Elizabeth is the true hero of faith here. Elizabeth “loves on” Mary like a mother hen. She throws open her heart, filled by the Holy Spirit, as she throws open her arms around her cousin. Elizabeth declares God’s blessing as a response to the judgment Mary received.
We all need someone to lead us back from despair. That person that brought you back to joy. The person that listened to you, loved on you, enabled you to step back and take the long view – to see the bigger picture perspective of your life? When grief takes one arm to become a constant companion, we give thanks for those that take hold of the other, to walk alongside us, hold us up and walk us and our grief, towards joy again. Elizabeth does that for Mary. In the six verses we read today of Mary’s arrival, Mary is strangely silent. She has plenty to say to the angel, and next week we’ll hear her declare her faith again, but in her reality of rejection and fear she is silent. She only learns to sing again because of Elizabeth’s joy. She is reminded of her place in the family of all things, in the integral story of faith.
And so in this Christmas time, give thanks for those that walk alongside you. Give thanks for those who listened and comforted, give thanks for they were secretly changing you. Teaching you. Of how to bring joy to others’ lives. For we are called to share this journey from despair to joy together. It may not happen as quickly as six short verses, but it will happen. This is the power and promise of Christmas, the blessing of hope that comes with the advent of God. As poet Mary Oliver reminds us:

Wild Geese
You do not have to be good.
You do not have to walk on your knees
for a hundred miles through the desert, repenting.
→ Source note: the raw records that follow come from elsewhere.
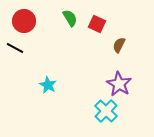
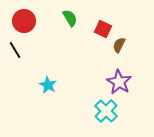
red square: moved 6 px right, 5 px down
black line: moved 2 px down; rotated 30 degrees clockwise
purple star: moved 2 px up
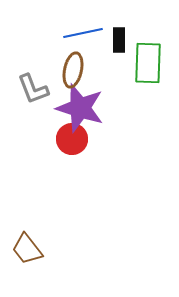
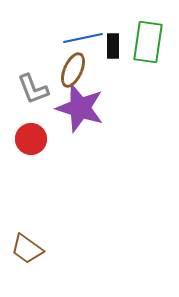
blue line: moved 5 px down
black rectangle: moved 6 px left, 6 px down
green rectangle: moved 21 px up; rotated 6 degrees clockwise
brown ellipse: rotated 12 degrees clockwise
red circle: moved 41 px left
brown trapezoid: rotated 16 degrees counterclockwise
You only have to let the soft animal of your body
love what it loves.
Tell me about despair, yours, and I will tell you mine.
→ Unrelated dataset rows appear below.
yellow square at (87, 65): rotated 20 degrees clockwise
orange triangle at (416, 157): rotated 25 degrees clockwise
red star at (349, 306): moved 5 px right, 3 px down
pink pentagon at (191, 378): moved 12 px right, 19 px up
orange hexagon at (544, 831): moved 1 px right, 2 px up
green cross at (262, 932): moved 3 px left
Meanwhile the world goes on.
Meanwhile the sun and the clear pebbles of the rain
are moving across the landscapes, over the prairies and the deep trees,
the mountains and the rivers.
Meanwhile the wild geese, high in the clean blue air,
are heading home again.
Whoever you are, no matter how lonely,
the world offers itself to your imagination,
calls to you like the wild geese, harsh and exciting– over and over announcing your place
in the family of things.

One Comment

  1. Anne created a beautiful setting with all the red poinsettas this morning. Several highlights for me were in song–the wonderful upbeat of “Somebody Build a Manger” with the four singers and a special postlude from Alison. Thank you all–so many contribute to making it all happen.